Feedback on Data Storage

By SMcGinty | February 6, 2014

I posted the following question to the listserv:

“I’m in the early days of exploring what I and our library can do for our faculty and grad students. In my case I’m particularity interested in the social sciences.

It seems there are three main choices:

ICPSR(or other domain-specific site)
Dataverse with my own school’s branding
Local, campus funded storage through an Institutional Repository or something else that can handle larger amounts of data.

Our university is kind of in the vast middle as far as flagship state universities go in budgets and research activity.

What are the pros and cons of these archiving choices? What would best suit a non-wealthy institution? Which requires more training and expertise?”

From the very informative feedback I received from my IASSIST colleagues, I concluded that it is best to keep open to all kinds of possibilities. I was probably naïve in my initial hope that there would be one solution on which I could train my energies. However that is not the case. Different solutions may be best for different factors, including the data in question, local staff skills, and library budgets.

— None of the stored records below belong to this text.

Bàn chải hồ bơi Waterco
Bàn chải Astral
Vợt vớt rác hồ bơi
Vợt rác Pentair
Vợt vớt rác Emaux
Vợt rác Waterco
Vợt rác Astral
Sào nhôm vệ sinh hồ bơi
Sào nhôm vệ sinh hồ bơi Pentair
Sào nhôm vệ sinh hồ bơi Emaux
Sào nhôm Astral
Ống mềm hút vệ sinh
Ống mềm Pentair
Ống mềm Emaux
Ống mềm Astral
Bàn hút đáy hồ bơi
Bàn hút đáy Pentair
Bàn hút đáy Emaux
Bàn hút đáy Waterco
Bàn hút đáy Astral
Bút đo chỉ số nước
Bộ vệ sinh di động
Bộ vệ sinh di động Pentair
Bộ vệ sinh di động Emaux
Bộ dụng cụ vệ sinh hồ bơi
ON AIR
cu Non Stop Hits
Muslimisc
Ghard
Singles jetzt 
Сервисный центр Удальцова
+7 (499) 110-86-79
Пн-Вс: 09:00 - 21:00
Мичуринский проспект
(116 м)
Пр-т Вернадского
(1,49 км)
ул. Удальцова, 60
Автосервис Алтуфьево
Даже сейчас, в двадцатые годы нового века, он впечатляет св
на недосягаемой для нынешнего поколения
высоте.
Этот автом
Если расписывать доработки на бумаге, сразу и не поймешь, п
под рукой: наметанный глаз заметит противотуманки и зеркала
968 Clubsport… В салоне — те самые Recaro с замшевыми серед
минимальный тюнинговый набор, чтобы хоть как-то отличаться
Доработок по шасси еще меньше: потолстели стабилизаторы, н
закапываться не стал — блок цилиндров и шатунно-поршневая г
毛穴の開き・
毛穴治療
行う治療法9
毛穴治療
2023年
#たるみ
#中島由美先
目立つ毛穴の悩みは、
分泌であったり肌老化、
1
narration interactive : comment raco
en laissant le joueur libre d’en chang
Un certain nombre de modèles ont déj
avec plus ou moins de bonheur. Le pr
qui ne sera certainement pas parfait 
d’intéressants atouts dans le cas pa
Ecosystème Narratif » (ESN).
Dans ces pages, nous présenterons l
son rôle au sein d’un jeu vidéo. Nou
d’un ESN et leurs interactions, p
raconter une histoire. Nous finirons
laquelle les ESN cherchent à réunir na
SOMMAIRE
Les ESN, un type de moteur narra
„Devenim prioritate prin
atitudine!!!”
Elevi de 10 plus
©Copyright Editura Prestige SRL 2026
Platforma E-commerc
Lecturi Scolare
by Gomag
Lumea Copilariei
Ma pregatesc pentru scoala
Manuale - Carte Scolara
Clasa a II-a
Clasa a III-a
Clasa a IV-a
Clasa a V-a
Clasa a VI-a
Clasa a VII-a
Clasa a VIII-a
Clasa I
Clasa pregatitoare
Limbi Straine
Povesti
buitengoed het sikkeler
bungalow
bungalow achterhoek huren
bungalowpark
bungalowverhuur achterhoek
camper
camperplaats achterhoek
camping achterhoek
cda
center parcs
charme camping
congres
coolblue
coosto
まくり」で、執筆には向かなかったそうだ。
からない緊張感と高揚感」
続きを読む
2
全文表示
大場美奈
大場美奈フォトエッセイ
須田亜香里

There were many voices that supported the domain-specific repository idea represented by ICPSR. Researchers can get exposure to colleagues in their areas of expertise. There is no need to reinvent the wheel if the expertise and the longevity that ICPSR can provide are out there. In addition, ICPSR is launching “openICPSR,” a new open access repository for researchers and institutions that need to comply with Federal requirements to make data publicly available. Data deposited in “openICPSR” will be discoverable in the ICPSR catalog, but not restricted to ICPSR members – anyone will be able to download. ICPSR staff will edit the metadata appearing in the catalog, and depositors can commission full curation of their collections (e.g. full codebooks, variable-level metadata for searching) by ICPSR staff. In addition to accepting individual projects, openICPSR will also offer packages to meet institutional needs. They are planning at least two options: 1) A multiple deposit option whereby an entity can purchase several project deposits (fees will be discounted for member institutions), and 2) A branded repository page that will list datasets under an institution’s own logo and color scheme.

Many others outlined the Dataverse picture. If you can get a good match between what your campus needs and what Dataverse can provide, this can be a crucial part of an overall solution. Dataverse has ease of entry through a self-service deposit structure, not to mention that the price is right (free)! Many institutions are starting with pilot projects in order to assess the labor impact on the library. A few librarians noted that there are issues of long-term storage, sustainability, and metadata uniformity that can arise with Dataverse.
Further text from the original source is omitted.